SMRs and AMRs

Friday, June 10, 2011

The high price of the Taxpayer Protection Pledge

By Michael Gerson,
WashPost
Published: June 9

The outcome of the Council of Nicaea in A.D. 325 hung on the matter of a diphthong. The orthodox camp defended the doctrine of homoousios. Arians preferred homoiousios. Setting aside the complexities of Trinitarian theology, it is enough to say that an iota’s difference sundered Christendom. “Everywhere,” St. Gregory of Nyssa later recounted, “in the public squares, at crossroads, on the streets and lanes, people would stop you and discourse at random about the Trinity. If you asked something of a moneychanger, he would begin discussing the question of the Begotten and the Unbegotten. If you questioned a baker about the price of bread, he would answer that the Father is greater and the Son is subordinate to Him.”

Republicans in Congress are now engaged in a theological debate of similar intensity on the nature and substance of the Taxpayer Protection Pledge. Forty-one Republican members of the Senate have signed a promise to oppose “any net reduction or elimination of deductions and credits, unless matched dollar for dollar by further reducing tax rates.” Some now hope to amend that pledge by a consequential iota.

The current budget impasse in Washington is easier to summarize than resolve. A necessary increase in the debt ceiling will require a budget agreement. Any deal will consist mainly of spending reductions. “But if we are talking about trillions,” says Donald Marron, director of the Tax Policy Center, “that is an awful lot of money to move without concessions.” Democrats will insist on some revenue increases. Republicans won’t accept tax increases. Yet stalemate involves unacceptable economic risk.
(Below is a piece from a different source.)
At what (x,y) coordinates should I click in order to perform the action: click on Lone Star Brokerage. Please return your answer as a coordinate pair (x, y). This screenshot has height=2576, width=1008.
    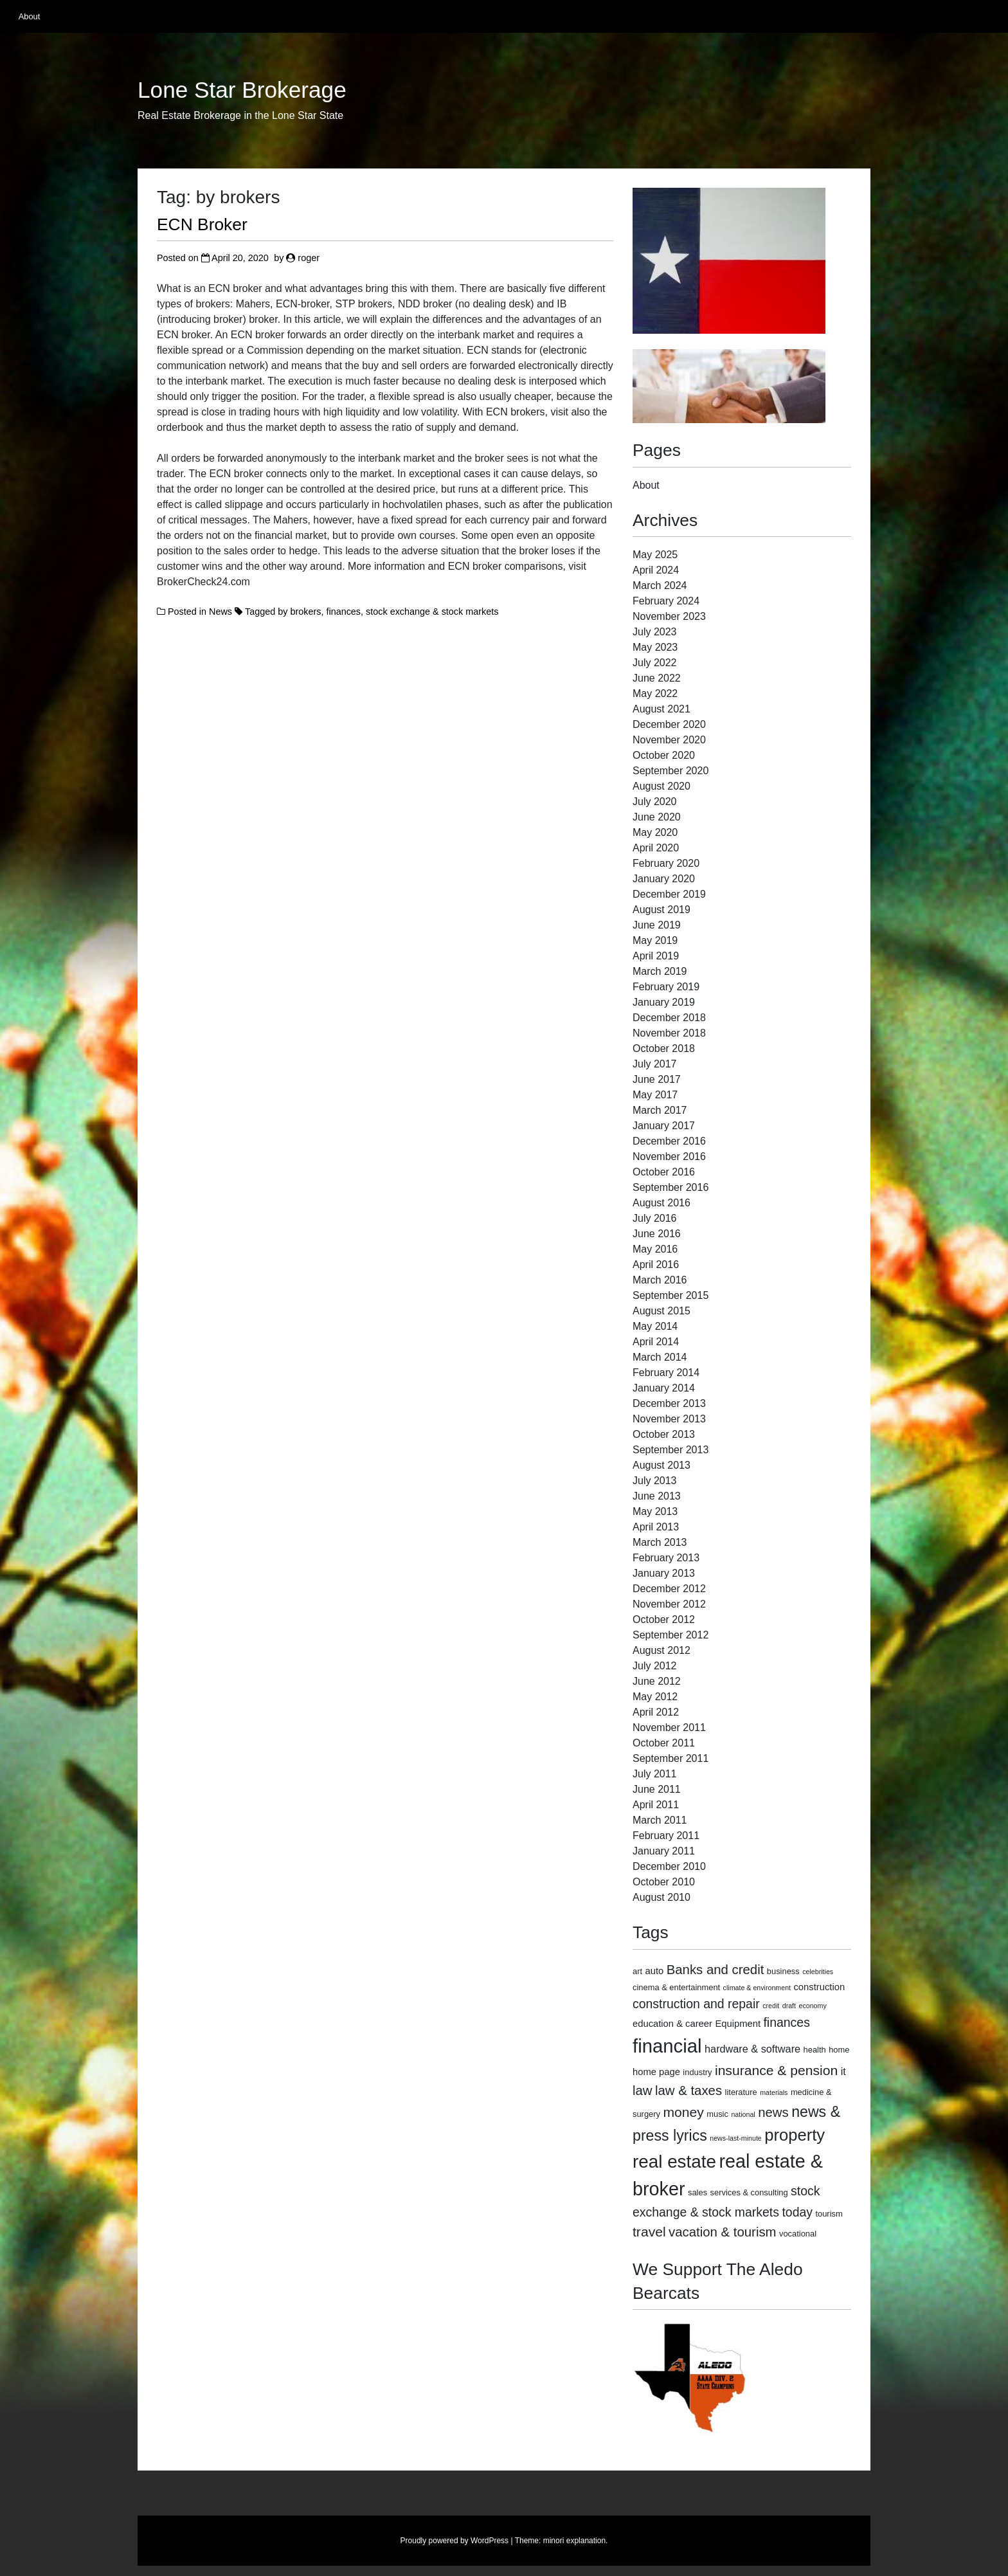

To resolve this conundrum, it is necessary to identify a category of government revenue increases that aren’t considered tax increases. Economists call these “tax expenditures” — credits and deductions that are actually a form of hidden government spending. Consider the example of the mortgage interest deduction for second homes. “This is a kind of upper-middle-class entitlement program run through the tax code,” says Marron. The same policy goal could be accomplished by simply sending checks to qualifying taxpayers. Many conservative economists would regard the end of this deduction as a limit on government activism, even though it would make official revenue larger. But the author of the Taxpayer Protection Pledge — Grover Norquist of Americans for Tax Reform — does not agree.